Immigrant travel south of the border [¡Mi travesía hasta Wisconsin!] The exhibit will be open Monday, October 4 through Wednesday, October 13, 2021 at the TB Scott Free Library, 106 W. 1st St. in Merrill.
“While at the national level, the immigration of people from Mexico and Central and South America is hotly debated, here in Wisconsin, many of us have had few opportunities to meet immigrants from these countries and add that kind of personal knowledge to our understanding. of the political discussion, ”said Dena Wortzel, executive director of the Wisconsin Humanities Council (WHC). “The humanities help us deepen our understanding of individual life and how each of us fits into a larger whole. That’s our focus with this exhibit, which shares stories of people whose lives may not be well understood or visible to many of their neighbors in Wisconsin.
To create the exhibit, the WHC worked with Centro Hispano who helped identify Latino immigrants willing to participate in the project. “We have collaboratively invited respected journalist Bill Berry and photojournalist Gary Porter to join the team,” said Karen Menéndez Coller, Executive Director of Centro Hispano. “Together with eight immigrants, we created this powerful exhibit, titled: Immigrant Journeys South of the Border ¡Mi travesía hasta Wisconsin! We couldn’t be more excited to share this wonderful and important work with the residents of Dane County and beyond.
Eight people (who have emigrated from Mexico, Uruguay, Honduras and Colombia) are featured in the exhibition. The exhibit will tour statewide in 2020. Tour information is available at www.WisconsinImmigrantJourneys.org.
Visitors to the exhibition were moved by the stories. One of them commented, “I’m almost in tears. Thank you for sharing these people’s stories and messages.

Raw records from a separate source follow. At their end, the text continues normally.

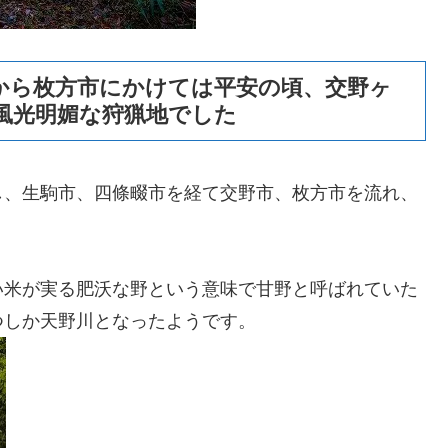
から枚方市にかけては平安の頃、交野ヶ
風光明媚な狩猟地でした
し、生駒市、四條畷市を経て交野市、枚方市を流れ、
い米が実る肥沃な野という意味で甘野と呼ばれていた
つしか天野川となったようです。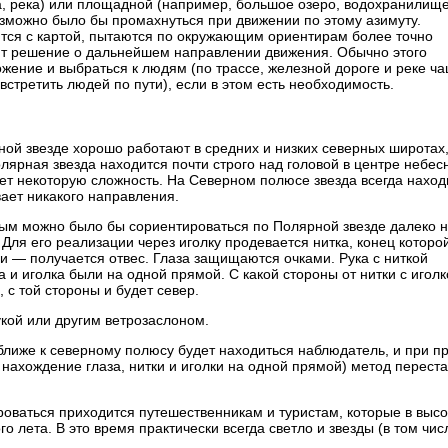
а, река) или площадной (например, большое озеро, водохранилище
озможно было бы промахнуться при движении по этому азимуту.
ются с картой, пытаются по окружающим ориентирам более точно
т решение о дальнейшем направлении движения. Обычно этого
ожение и выбраться к людям (по трассе, железной дороге и реке ч
стретить людей по пути), если в этом есть необходимость.
й звезде хорошо работают в средних и низких северных широтах,
лярная звезда находится почти строго над головой в центре небес
т некоторую сложность. На Северном полюсе звезда всегда наход
вает никакого направления.
орым можно было бы сориентироваться по Полярной звезде далеко 
Для его реализации через иголку продевается нитка, конец которо
 — получается отвес. Глаза защищаются очками. Рука с ниткой
а и иголка были на одной прямой. С какой стороны от нитки с иголк
 с той стороны и будет север.
рукой или другим ветрозаслоном.
ближе к северному полюсу будет находиться наблюдатель, и при п
 нахождение глаза, нитки и иголки на одной прямой) метод перест
роваться приходится путешественникам и туристам, которые в высо
 лета. В это время практически всегда светло и звезды (в том чис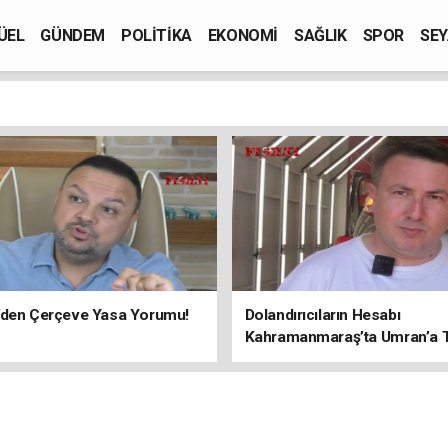
ÜEL
GÜNDEM
POLİTİKA
EKONOMİ
SAĞLIK
SPOR
SEY
’den Çerçeve Yasa Yorumu!
Dolandırıcıların Hesabı
Kahramanmaraş’ta Umran’a Ta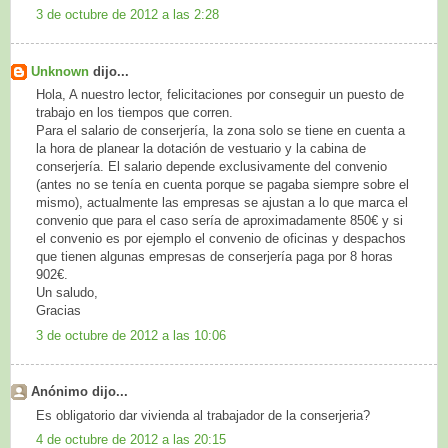
3 de octubre de 2012 a las 2:28
Unknown
dijo...
Hola, A nuestro lector, felicitaciones por conseguir un puesto de
trabajo en los tiempos que corren.
Para el salario de conserjería, la zona solo se tiene en cuenta a
la hora de planear la dotación de vestuario y la cabina de
conserjería. El salario depende exclusivamente del convenio
(antes no se tenía en cuenta porque se pagaba siempre sobre el
mismo), actualmente las empresas se ajustan a lo que marca el
convenio que para el caso sería de aproximadamente 850€ y si
el convenio es por ejemplo el convenio de oficinas y despachos
que tienen algunas empresas de conserjería paga por 8 horas
902€.
Un saludo,
Gracias
3 de octubre de 2012 a las 10:06
Anónimo dijo...
Es obligatorio dar vivienda al trabajador de la conserjeria?
4 de octubre de 2012 a las 20:15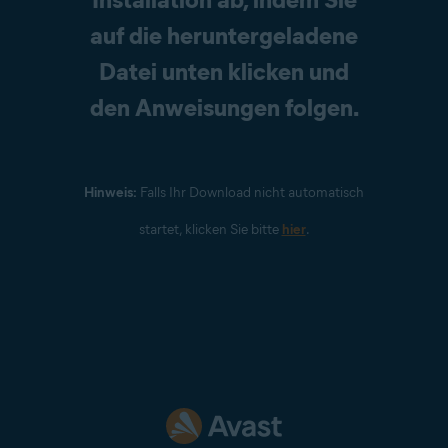
auf die heruntergeladene
Datei unten klicken und
den Anweisungen folgen.
Hinweis:
Falls Ihr Download nicht automatisch
startet, klicken Sie bitte
hier
.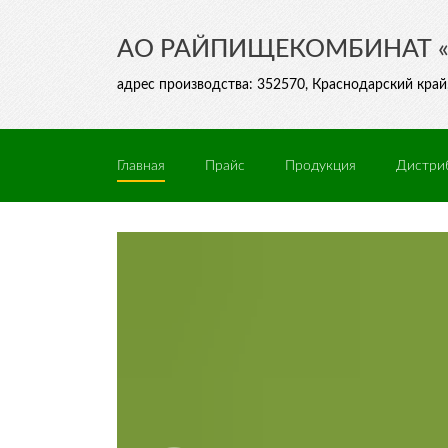
АО РАЙПИЩЕКОМБИНАТ 
адрес производства: 352570, Краснодарский край, 
Главная
Прайс
Продукция
Дистри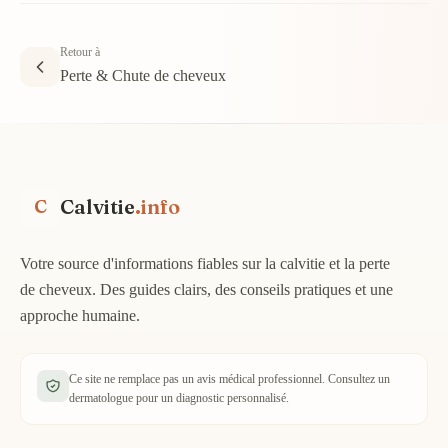
Retour à
Perte & Chute de cheveux
Calvitie
.info
C
Votre source d'informations fiables sur la calvitie et la perte
de cheveux. Des guides clairs, des conseils pratiques et une
approche humaine.
Ce site ne remplace pas un avis médical professionnel. Consultez un
dermatologue pour un diagnostic personnalisé.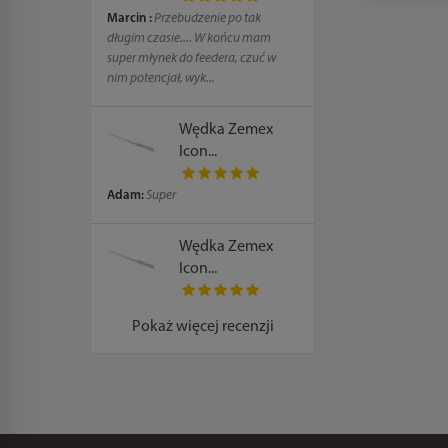
Marcin :
Przebudzenie po tak
długim czasie.... W końcu mam
super młynek do feedera, czuć w
nim potencjał, wyk...
Wędka Zemex
Icon...
Adam:
Super
Wędka Zemex
Icon...
Pokaż więcej recenzji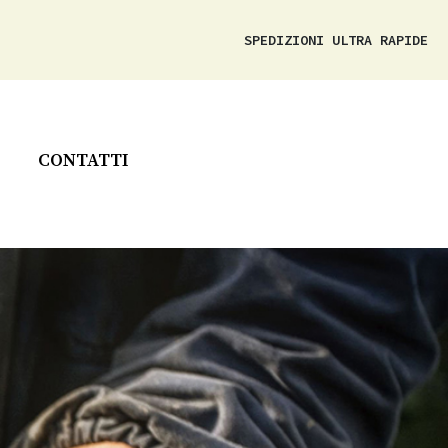
SPEDIZIONI ULTRA RAPIDE
CONTATTI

The Wisconsin Humanities Council was founded in 1972 as a state branch of the National Endowment for the Humanities. Its mandate is to support and create local and national humanities programs of all kinds, and to help Wisconsin residents use the tools of the humanities to thoughtfully discuss public policy issues. The WHC Matching Grant program funds locally designed humanities projects in libraries, museums and other community institutions. The WHC also periodically develops its own programs, such as the Immigrant Journeys exhibit, to address topics of statewide interest.